Just as Dorothy and her companions travelled down The Yellow Brick Road, your website should also be viewed as a journey, not a destination. After all, you don’t just grow your business when people visit, you grow from the positive actions they take as a result of it. 

The Wizard of Oz worked because of the magical experience it created for viewers. And website success also comes down to experience, specifically in this case user experience (UE). And there are four main elements to think about if you hope to create good UE.

1. What is the purpose of your website?

Some possibilities include making a purchase online, driving people to your showroom or shop(s), getting a quote or appointment or newsletter sign-up. There can be several ‘destinations’ and it may be that travellers have to try several before reaching the final one (e.g. downloading a catalogue before doing business with you).

2. Who are the travellers?

It’s likely your website will attract a number of different types of traveller. What you need to ensure is that you tailor the best experience for those most likely to reach the destinations you’ve set for the journey—your action points.

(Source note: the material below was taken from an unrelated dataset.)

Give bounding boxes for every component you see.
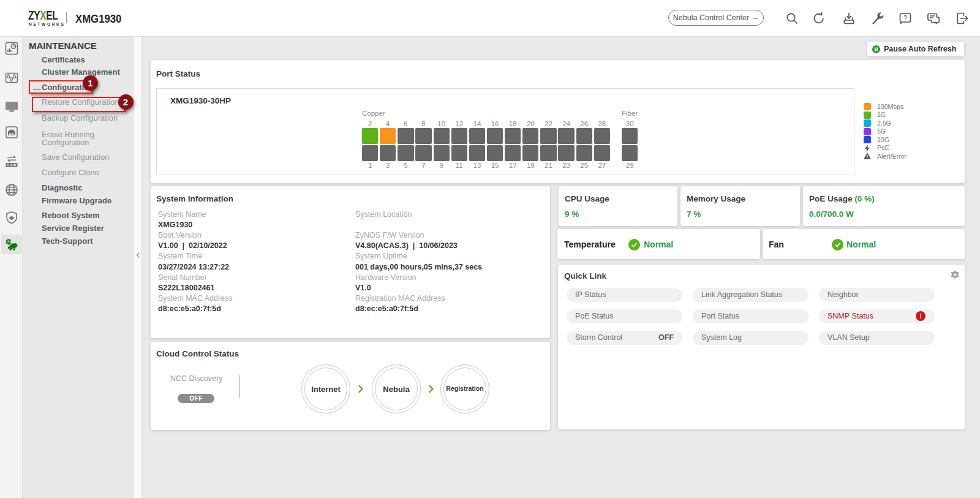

On the Yellow Brick Road, Dorothy’s companions were Tin Man, Lion and Scarecrow. If these were your website visitors, will they all be your target market? Under the 80:20 rule it’s likely it will only be one of these. Assuming it’s Dorothy, research her likes and dislikes, what she wants and what she doesn’t. Thorough audience research is the only effective way to crafting that great UE that will help your travellers reach the destinations both you and them want to get to.

3. Is the journey all about them?

If you’ve researched your target audience well, their destination should be the same one you want them to get to. But it’s important to make sure that they perceive the journey to be theirs and not yours.

There are two simple ways of doing this: 1) Choose your wording to include words such as “you” and “yours” as much as possible. Make the copy speak to them personally. At the same time, avoid too much talking about yourself. Usage of – “We, our, us, I” (and your company name) should be minimised. And 2) structure the site to suit their needs not yours. Your highly organised divisional corporate structure might make sense to you, but is it the most logical way for your travellers to find what they are looking for on your site? If not the UE will be compromised and the site will not perform as well as it could.

4. Will they travel with you again? 

The Yellow Brick Road was a one off journey. Do you want that to be the case on your website? You need to encourage them to travel it again, because the more times they visit, the more business they will do and the more likely they are to bring their friends.

But if you want them to travel a different route each time, perhaps the end destination could be slightly different (e.g. if you’ve got other products or services that would appeal to them.) The easiest way to get people back is to give them a reason to. You know their needs, so put new and exciting content in front of them.